Using this framework, we created a three-step management protocol (see Figure 1 below).
- Step 1: Explore and Respond.
- Reflect on your own response: hearing “no” can trigger negative reactions. Before engaging with the patient, take a moment to reflect on your response and put yourself in a calm frame of mind.
- Explore the reasons for refusal, identify and address barriers: approach the discussion with curiosity and compassion, consider the principles of trauma-informed care, and work with others in your system to resolve barriers where possible.
- Defer payment issues to Case Management: while Physician Advisors have the expertise to have these discussions, many front-line clinicians do not.
- Respond based on discharge location: details vary depending on the discharge location. If the discharge is to a non- hospital setting, this is the time to discuss the risks of remaining hospitalized, such as hospital acquired conditions. It’s also when we emphasize the safety risk their refusal poses to other patients.
- Explain that remaining hospitalized will not be the default option and that further discussion will follow.
- Re-evaluate if the discharge plan is still reasonable: after inquiry we sometimes agree that the proposal is no longer appropriate.

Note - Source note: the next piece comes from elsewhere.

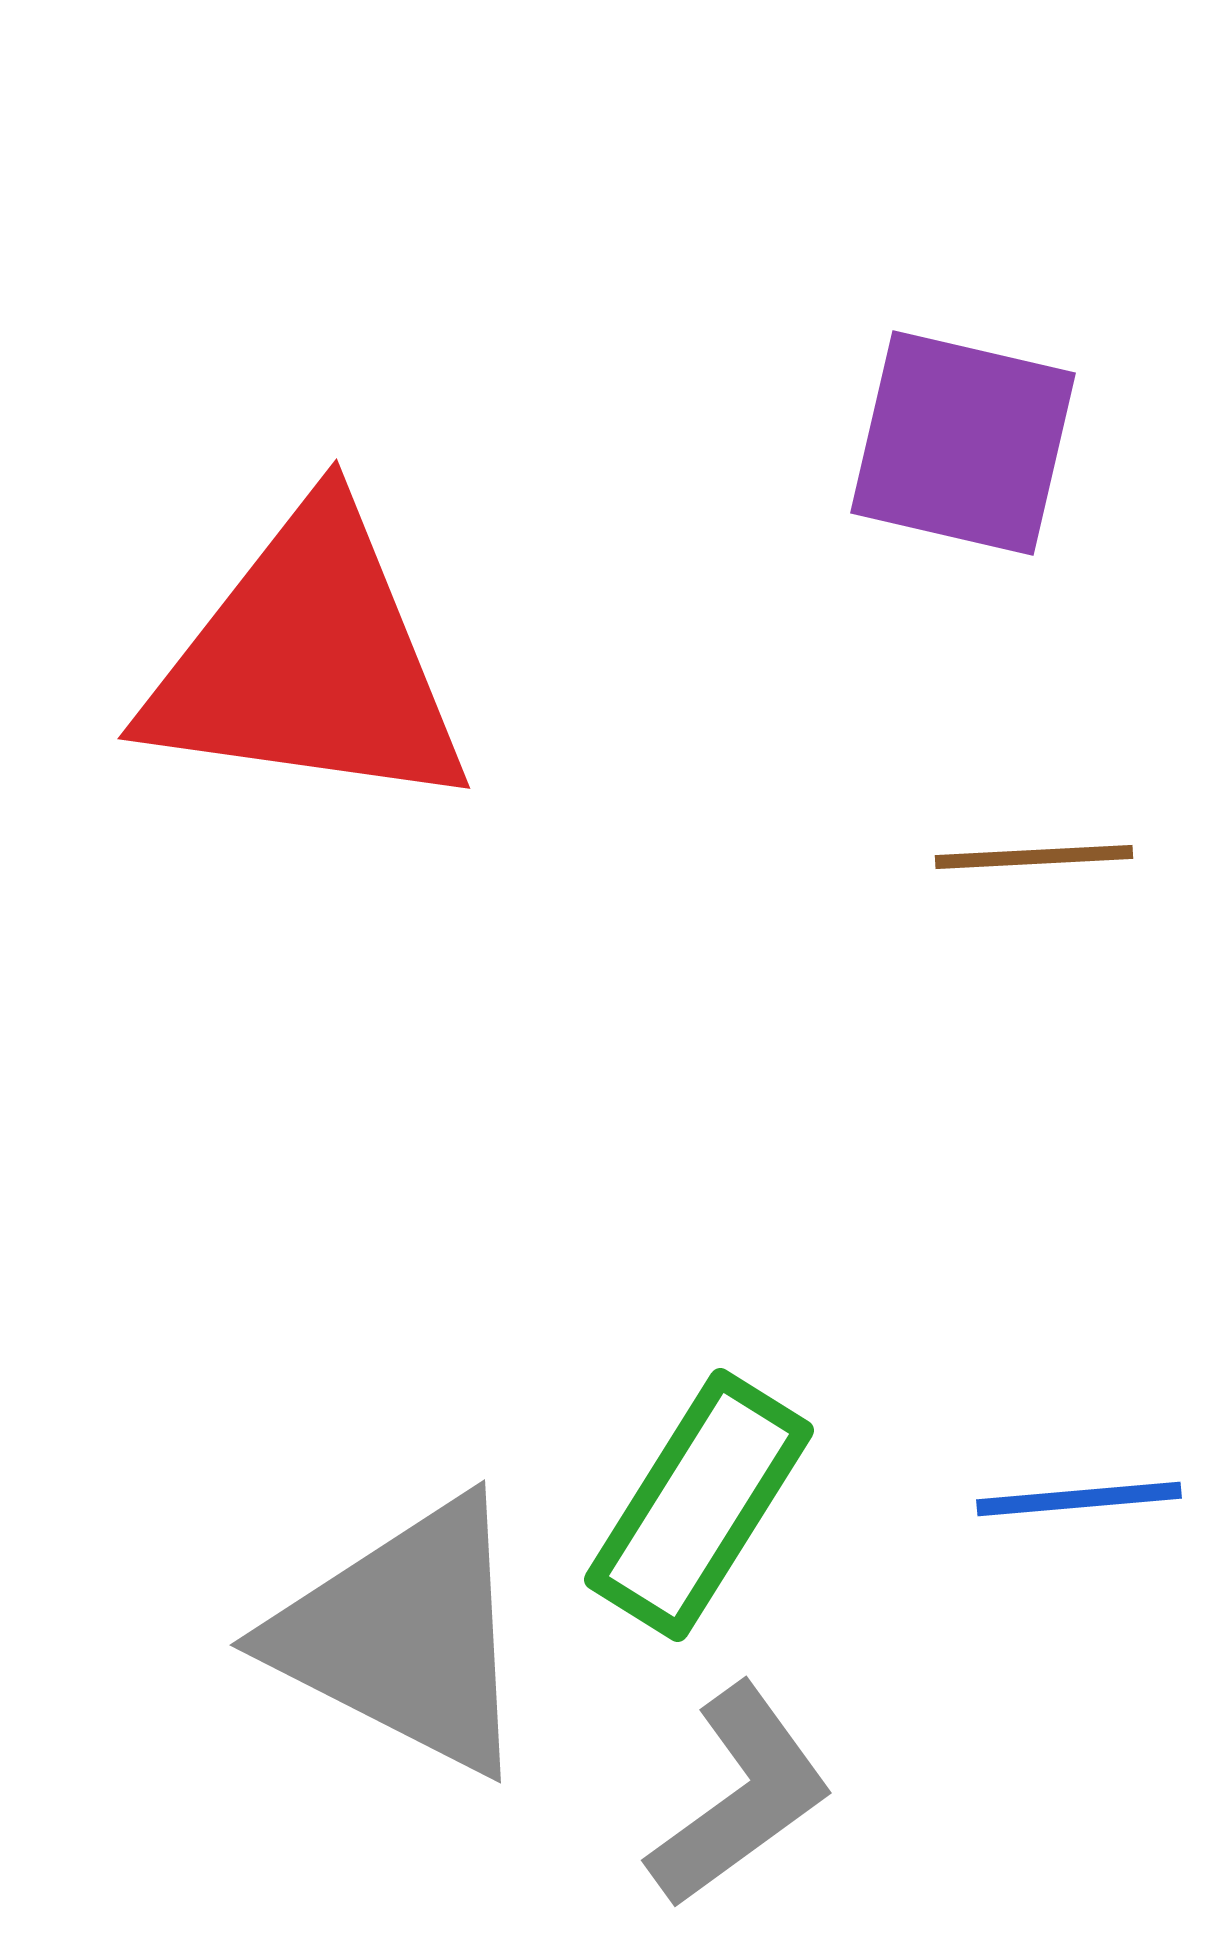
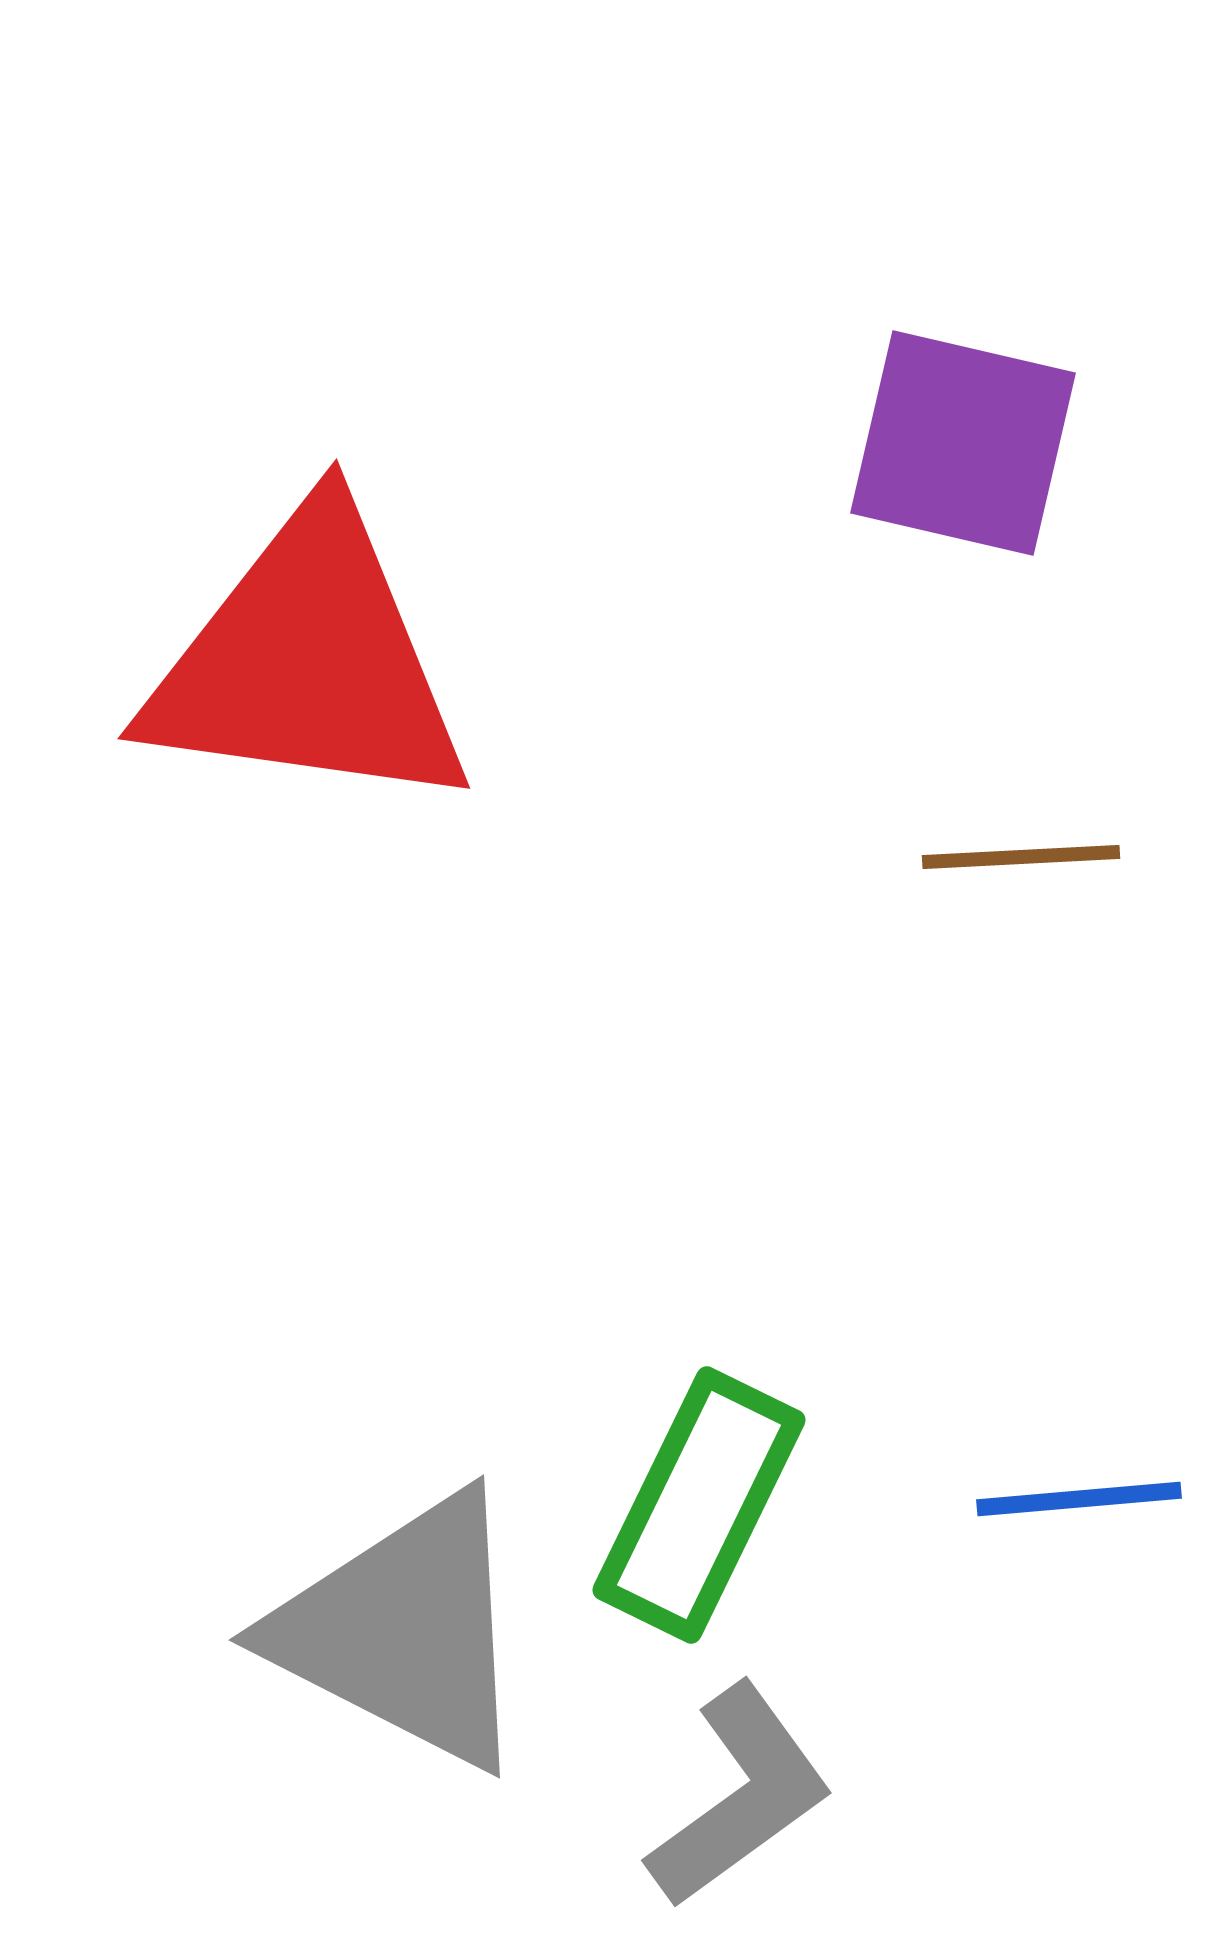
brown line: moved 13 px left
green rectangle: rotated 6 degrees counterclockwise
gray triangle: moved 1 px left, 5 px up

- If still appropriate, then re-attempt discharge.
- Step 2: Escalation
- If the patient continues to decline discharge, we escalate the review to Case Management Leadership. If they agree that the discharge plan is reasonable, then the patient is given the option of accepting the discharge plan or discharging to self-care.
- Throughout Steps 1 and 2, we move forward with discharge planning. We set a date, arrange transportation, and complete all discharge tasks.
- The timeline for Steps 1 and 2 combined is 24 hours.
- Step 3: Adjudication
- If the patient declines both options, the primary team disagrees with the escalation decision, or an administrative discharge to self-care appears unrealistic then the case is sent to the Adjudication team (see Figure 1), who make the final decision.
- The timeline for Step 3 is one business day
Concurrent with these steps we follow payer-specific processes of important messages, notices of non-coverage, and beneficiary appeals. These exist in a separate policy but aside from traditional Medicare cases don’t typically influence outcomes and if applied too bluntly can stifle collaboration.
The policy has been active for a year. At first it represented a real culture change but has gradually become part of our daily practice. Clinicians particularly appreciate the backing of a policy, something they could point to as “the rules” when the going gets tough.
To date, most declined discharges resolve in Step 1, demonstrating yet again the power of good communication. As best as well can tell, Step 1 discussions occur several times a month, but it’s hard to distinguish between refusal and strong preference. Six cases have gone to escalation and two to adjudication, with all but one resulting in discharge. To be mindful of potential bias, we track age, race, gender, and payer for cases that go to escalation.
Bringing this policy to life was a difficult endeavor, but one perfectly suited to Physician Advisors, melding administrative and clinical expertise with strong communication skills, teamwork, and innovation. For years we have relied on guidance from the ACPA community and we hope, in turn, you find this helpful.